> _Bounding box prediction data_

• • • • •

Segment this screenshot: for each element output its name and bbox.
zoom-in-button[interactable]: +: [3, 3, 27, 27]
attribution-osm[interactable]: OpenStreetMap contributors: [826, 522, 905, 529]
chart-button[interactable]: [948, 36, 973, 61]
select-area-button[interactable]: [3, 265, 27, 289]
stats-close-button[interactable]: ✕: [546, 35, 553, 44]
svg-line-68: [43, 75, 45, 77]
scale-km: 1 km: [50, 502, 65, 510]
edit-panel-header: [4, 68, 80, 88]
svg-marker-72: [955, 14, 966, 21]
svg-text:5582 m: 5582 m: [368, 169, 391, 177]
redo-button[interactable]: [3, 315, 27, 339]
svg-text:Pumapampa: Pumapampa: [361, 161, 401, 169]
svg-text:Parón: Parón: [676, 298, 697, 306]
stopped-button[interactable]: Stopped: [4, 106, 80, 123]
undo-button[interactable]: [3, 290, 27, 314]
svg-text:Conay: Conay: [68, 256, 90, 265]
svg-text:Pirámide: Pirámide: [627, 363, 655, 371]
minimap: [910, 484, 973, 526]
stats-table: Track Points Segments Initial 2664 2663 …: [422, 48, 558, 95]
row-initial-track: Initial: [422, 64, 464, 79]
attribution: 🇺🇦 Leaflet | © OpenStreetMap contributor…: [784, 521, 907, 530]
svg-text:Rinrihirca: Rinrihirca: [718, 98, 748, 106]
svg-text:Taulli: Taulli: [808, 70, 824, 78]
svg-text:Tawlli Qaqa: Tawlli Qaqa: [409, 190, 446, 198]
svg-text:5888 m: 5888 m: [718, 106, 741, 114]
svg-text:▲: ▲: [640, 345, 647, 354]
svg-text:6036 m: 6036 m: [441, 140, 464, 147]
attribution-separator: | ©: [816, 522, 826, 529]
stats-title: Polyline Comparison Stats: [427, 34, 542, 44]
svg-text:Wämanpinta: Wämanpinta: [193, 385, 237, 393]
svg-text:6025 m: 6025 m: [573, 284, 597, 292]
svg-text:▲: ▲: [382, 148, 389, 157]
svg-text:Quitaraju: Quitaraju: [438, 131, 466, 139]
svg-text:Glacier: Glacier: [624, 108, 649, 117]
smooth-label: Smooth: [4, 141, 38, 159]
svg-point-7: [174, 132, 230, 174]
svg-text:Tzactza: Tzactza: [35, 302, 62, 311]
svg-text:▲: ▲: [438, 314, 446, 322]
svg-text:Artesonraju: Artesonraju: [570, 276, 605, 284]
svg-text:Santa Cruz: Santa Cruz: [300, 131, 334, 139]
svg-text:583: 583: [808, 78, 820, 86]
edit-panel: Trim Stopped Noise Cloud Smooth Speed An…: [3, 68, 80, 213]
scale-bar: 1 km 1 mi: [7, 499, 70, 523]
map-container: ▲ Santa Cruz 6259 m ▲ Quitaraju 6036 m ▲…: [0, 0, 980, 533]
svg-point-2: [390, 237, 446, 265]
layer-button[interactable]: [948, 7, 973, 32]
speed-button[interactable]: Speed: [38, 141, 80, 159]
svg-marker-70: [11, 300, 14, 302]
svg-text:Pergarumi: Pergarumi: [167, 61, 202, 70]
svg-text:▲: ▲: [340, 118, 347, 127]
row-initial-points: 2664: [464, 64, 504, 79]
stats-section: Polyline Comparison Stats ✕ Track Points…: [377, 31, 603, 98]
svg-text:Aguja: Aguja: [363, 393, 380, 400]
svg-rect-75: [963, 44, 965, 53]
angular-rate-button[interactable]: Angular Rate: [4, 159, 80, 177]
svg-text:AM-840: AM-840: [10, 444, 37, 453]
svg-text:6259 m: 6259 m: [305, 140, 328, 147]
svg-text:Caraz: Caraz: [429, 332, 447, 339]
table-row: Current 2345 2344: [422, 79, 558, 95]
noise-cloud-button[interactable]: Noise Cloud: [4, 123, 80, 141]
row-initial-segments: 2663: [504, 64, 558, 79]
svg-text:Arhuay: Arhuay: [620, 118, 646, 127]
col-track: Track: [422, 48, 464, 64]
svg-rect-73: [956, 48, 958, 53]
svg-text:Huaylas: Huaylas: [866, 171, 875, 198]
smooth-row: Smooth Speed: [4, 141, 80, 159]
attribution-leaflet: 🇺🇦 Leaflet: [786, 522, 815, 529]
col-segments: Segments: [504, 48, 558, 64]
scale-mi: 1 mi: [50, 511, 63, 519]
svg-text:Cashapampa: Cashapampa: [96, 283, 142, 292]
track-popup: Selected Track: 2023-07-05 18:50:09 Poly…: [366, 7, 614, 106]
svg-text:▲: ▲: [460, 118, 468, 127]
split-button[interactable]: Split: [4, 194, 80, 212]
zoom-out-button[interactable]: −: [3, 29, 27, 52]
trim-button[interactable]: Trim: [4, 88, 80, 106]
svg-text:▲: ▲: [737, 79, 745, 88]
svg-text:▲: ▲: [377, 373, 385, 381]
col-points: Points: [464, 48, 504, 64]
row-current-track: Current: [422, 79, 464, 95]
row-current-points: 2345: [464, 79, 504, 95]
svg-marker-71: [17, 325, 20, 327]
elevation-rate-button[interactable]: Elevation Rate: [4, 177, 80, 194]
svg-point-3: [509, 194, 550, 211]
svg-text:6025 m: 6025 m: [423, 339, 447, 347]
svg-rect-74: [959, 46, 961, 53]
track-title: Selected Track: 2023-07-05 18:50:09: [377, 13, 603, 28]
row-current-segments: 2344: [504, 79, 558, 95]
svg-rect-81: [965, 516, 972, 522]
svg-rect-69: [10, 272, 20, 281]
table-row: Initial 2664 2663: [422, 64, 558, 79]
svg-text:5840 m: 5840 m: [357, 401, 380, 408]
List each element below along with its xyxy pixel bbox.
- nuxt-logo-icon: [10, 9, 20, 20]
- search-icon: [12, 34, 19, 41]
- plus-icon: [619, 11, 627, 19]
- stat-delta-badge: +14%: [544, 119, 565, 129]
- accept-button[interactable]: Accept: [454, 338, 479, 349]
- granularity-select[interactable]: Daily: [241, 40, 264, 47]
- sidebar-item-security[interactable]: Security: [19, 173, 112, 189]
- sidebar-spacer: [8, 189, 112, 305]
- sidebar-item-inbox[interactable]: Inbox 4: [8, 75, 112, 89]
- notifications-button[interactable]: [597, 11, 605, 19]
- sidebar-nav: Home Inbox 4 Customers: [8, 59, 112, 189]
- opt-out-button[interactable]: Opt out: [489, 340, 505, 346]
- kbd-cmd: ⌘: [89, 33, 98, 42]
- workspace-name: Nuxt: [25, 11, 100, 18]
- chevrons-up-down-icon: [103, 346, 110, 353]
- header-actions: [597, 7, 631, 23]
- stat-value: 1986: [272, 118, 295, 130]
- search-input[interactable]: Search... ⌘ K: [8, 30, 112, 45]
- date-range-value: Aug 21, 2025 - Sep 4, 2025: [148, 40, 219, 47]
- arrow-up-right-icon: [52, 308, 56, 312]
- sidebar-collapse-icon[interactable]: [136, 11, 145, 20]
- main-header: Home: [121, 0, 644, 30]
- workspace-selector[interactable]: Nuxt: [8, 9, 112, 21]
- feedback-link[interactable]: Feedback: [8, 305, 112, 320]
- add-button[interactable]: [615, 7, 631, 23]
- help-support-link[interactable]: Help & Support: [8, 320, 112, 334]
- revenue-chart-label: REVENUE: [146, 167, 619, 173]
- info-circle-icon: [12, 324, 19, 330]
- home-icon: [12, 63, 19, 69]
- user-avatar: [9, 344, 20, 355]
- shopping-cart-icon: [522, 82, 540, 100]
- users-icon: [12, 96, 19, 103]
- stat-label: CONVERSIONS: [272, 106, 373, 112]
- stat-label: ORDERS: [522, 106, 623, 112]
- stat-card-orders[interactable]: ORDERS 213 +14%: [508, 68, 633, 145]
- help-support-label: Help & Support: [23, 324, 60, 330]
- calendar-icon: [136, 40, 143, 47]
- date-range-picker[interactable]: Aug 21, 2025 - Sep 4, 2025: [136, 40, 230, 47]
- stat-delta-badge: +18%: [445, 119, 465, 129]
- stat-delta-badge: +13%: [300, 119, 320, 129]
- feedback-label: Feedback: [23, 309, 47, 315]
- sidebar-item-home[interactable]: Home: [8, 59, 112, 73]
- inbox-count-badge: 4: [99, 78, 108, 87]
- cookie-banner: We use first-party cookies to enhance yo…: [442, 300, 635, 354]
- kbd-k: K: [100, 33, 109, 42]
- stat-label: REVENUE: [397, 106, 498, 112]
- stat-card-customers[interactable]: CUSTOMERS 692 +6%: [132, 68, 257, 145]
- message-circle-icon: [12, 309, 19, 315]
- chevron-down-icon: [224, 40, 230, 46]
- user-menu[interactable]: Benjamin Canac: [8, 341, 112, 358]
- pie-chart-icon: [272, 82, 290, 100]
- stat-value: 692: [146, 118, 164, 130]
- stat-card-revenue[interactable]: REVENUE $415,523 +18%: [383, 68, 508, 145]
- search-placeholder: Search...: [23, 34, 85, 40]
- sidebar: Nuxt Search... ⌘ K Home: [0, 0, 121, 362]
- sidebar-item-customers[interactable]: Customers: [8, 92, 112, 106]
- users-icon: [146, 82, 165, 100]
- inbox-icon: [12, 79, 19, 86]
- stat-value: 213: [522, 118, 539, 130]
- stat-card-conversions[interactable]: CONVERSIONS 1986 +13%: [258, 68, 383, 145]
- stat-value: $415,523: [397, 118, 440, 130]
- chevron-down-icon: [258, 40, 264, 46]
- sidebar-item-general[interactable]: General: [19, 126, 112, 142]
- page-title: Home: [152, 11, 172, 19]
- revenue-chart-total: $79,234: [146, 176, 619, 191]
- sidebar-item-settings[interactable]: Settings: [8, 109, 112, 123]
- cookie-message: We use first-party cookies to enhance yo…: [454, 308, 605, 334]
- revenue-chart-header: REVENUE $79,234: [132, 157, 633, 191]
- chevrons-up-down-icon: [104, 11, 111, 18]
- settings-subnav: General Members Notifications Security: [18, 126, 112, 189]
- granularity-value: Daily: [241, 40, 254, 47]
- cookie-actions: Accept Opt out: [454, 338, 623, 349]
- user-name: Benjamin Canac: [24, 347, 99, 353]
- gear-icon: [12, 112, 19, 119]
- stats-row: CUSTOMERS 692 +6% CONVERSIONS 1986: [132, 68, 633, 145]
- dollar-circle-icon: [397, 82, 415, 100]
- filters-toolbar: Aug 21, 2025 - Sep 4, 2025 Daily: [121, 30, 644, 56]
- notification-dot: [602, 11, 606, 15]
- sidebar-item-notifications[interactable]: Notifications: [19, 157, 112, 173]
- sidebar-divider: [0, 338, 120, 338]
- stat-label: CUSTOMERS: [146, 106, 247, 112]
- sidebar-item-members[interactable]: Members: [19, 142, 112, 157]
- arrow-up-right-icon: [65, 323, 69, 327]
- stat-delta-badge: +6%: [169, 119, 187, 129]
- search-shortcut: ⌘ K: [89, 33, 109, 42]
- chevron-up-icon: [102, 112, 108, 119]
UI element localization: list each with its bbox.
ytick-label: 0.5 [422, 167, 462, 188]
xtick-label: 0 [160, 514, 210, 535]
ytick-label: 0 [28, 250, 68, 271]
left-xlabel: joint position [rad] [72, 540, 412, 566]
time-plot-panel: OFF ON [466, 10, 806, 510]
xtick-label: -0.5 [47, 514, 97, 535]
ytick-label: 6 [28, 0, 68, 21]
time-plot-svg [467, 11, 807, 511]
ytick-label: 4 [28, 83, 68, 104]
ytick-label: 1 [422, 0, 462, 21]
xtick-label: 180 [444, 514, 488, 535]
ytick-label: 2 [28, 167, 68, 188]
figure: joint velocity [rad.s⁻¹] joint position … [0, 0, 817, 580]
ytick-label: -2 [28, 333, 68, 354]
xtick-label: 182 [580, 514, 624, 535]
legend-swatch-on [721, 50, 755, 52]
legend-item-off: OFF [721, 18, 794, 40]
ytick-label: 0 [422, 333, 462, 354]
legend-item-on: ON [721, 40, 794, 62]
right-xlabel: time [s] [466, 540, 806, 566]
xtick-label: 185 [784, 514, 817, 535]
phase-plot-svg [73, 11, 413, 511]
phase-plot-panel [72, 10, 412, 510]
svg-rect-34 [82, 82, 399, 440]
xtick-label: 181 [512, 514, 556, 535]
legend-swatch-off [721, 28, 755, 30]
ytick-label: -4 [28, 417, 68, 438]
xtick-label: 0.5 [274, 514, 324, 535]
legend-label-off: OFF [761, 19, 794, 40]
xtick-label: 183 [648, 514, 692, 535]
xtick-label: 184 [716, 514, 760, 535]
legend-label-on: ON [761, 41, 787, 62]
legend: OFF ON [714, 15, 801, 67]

• • • • •

> _WHAT IS BEING ASKED_
The answer must be the lines from the one containing "UI element localization: list" through the last line of the records, copied exactly, with nothing else.

> _REPLY_
UI element localization: list each with its bbox.
ytick-label: 0.5 [422, 167, 462, 188]
xtick-label: 0 [160, 514, 210, 535]
ytick-label: 0 [28, 250, 68, 271]
left-xlabel: joint position [rad] [72, 540, 412, 566]
time-plot-panel: OFF ON [466, 10, 806, 510]
xtick-label: -0.5 [47, 514, 97, 535]
ytick-label: 6 [28, 0, 68, 21]
time-plot-svg [467, 11, 807, 511]
ytick-label: 4 [28, 83, 68, 104]
ytick-label: 1 [422, 0, 462, 21]
xtick-label: 180 [444, 514, 488, 535]
ytick-label: 2 [28, 167, 68, 188]
figure: joint velocity [rad.s⁻¹] joint position … [0, 0, 817, 580]
ytick-label: -2 [28, 333, 68, 354]
xtick-label: 182 [580, 514, 624, 535]
legend-swatch-on [721, 50, 755, 52]
legend-item-off: OFF [721, 18, 794, 40]
ytick-label: 0 [422, 333, 462, 354]
legend-item-on: ON [721, 40, 794, 62]
right-xlabel: time [s] [466, 540, 806, 566]
xtick-label: 185 [784, 514, 817, 535]
phase-plot-svg [73, 11, 413, 511]
phase-plot-panel [72, 10, 412, 510]
svg-rect-34 [82, 82, 399, 440]
xtick-label: 181 [512, 514, 556, 535]
legend-swatch-off [721, 28, 755, 30]
ytick-label: -4 [28, 417, 68, 438]
xtick-label: 0.5 [274, 514, 324, 535]
legend-label-off: OFF [761, 19, 794, 40]
xtick-label: 183 [648, 514, 692, 535]
xtick-label: 184 [716, 514, 760, 535]
legend-label-on: ON [761, 41, 787, 62]
legend: OFF ON [714, 15, 801, 67]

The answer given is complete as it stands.